AFP Corrects: Abraham Accords Didn’t Permit Israel Annexation of West Bank Land

In response to communication from CAMERA’s Israel office, Agence France Presse yesterday commendably corrected an English-language article, “Trump increasingly ambiguous on Israel amid Gaza war,” which had confused President Trump’s shelved “Peace to Prosperity” plan with the implemented Abraham Accords, falsely stating that the latter enabled Israel to annex West Bank land.

In this substantive error, the April 7 article (1:27 a.m. GMT) had falsely reported:

By the end of his term, the United States had brokered the so-called Abraham Accords, which would allow Israel to annex a large area of the West Bank, leaving the Palestinians with a tiny portion of their previous territory and a capital in the outskirts of Jerusalem.

The “Peace to Prosperity” plan proposed Israeli annexation of some 30 percent of the disputed West Bank, leaving Palestinian with control over 70 percent of the West Bank, compared to the 40 percent that they now control. While this is less territory than the Palestinians had hoped for, it was nearly double what they have ever controlled previously in history. (How is 70 percent “tiny,” while 30 percent is “large”?)

President Donald J. Trump, Minister of Foreign Affairs of Bahrain Dr. Abdullatif bin Rashid Al-Zayani, Israeli Prime Minister Benjamin Netanyahu and Minister of Foreign Affairs for the United Arab Emirates Abdullah bin Zayed Al Nahyan participate in the signing of the Abraham Accords Tuesday, Sept. 15, 2020, on the South Lawn of the White House. (Official White House Photo by Shealah Craighead)

In any event, the subsequent Abraham Accords, which cemented Israeli normalization with several Arab countries, did not enable Israeli annexation of West Bank land. (Nor did it address Palestinian control of additional West Bank land.) To the contrary, the Abraham Accords took Israeli annexation of West Bank land off the table.

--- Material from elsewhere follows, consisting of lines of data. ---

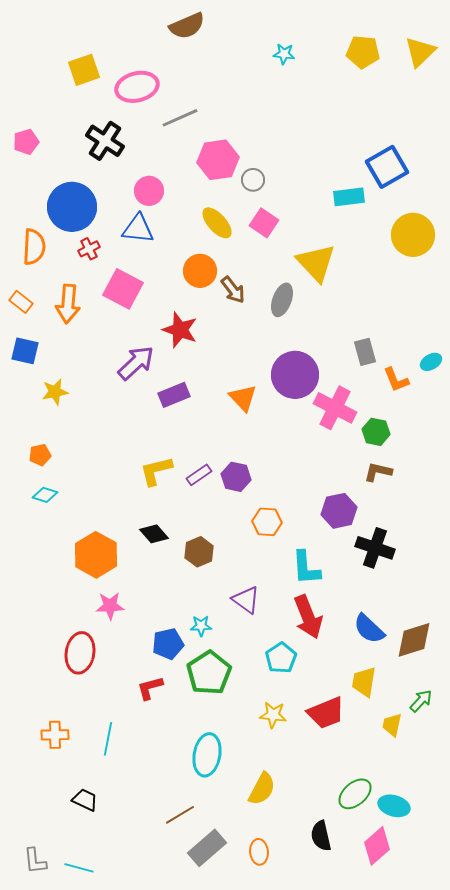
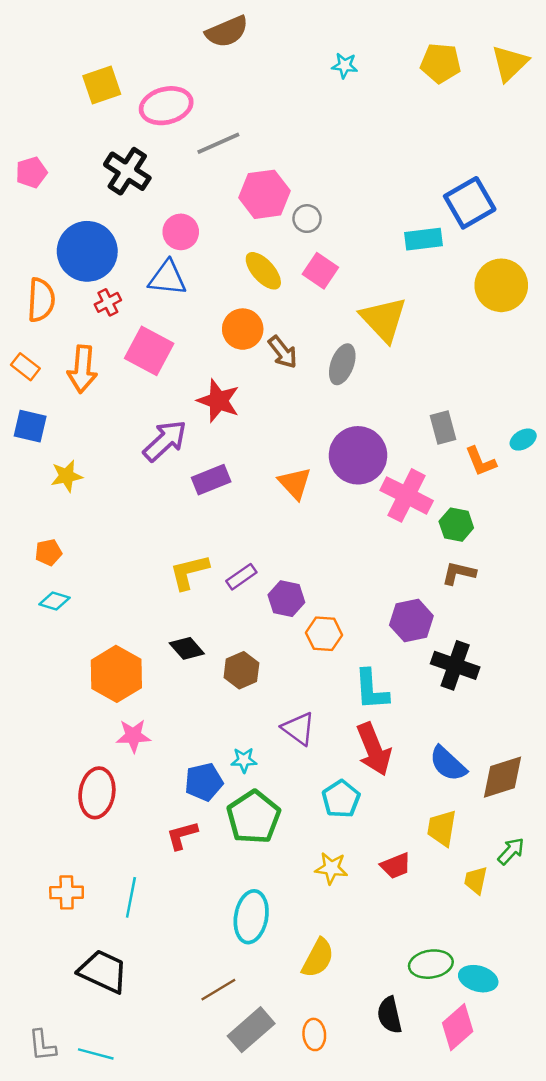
purple hexagon: (236, 477) -> (286, 599), moved
red trapezoid: (326, 713) -> (396, 866), size x0.7
green ellipse: (355, 794) -> (431, 964), turned 32
black trapezoid: (85, 800) -> (103, 971), size x1.6

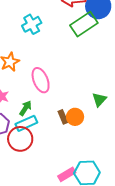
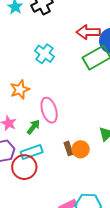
cyan cross: (32, 24) -> (44, 54), turned -30
green arrow: (25, 108) -> (33, 127), moved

 As AFP correctly reported Dec. 20, 2022:

The United Arab Emirates jumpstarted the Abraham accords in return for a promise by Netanyahu’s then government not to move ahead with annexation of the West Bank, a step that had the blessing of the Trump administration.

The French version of the same April 7 article more accurately reported how President Trump’s “Peace to Prosperity” plan, which would have allowed Israeli annexation, was ultimately pushed off the agenda due to the administration’s prioritizing Israel’s normalization of ties with several Arab countries:

Il avait également claqué la porte à l’accord âprement négocié sur le nucléaire iranien. En fin de mandat, le milliardaire républicain avait présenté son plan de paix, qui aurait permis à l’Etat hébreu d’annexer une grande partie de la Cisjordanie, ne laissant aux Palestiniens qu’un Etat réduit en peau de chagrin, avec une capitale en périphérie de Jérusalem.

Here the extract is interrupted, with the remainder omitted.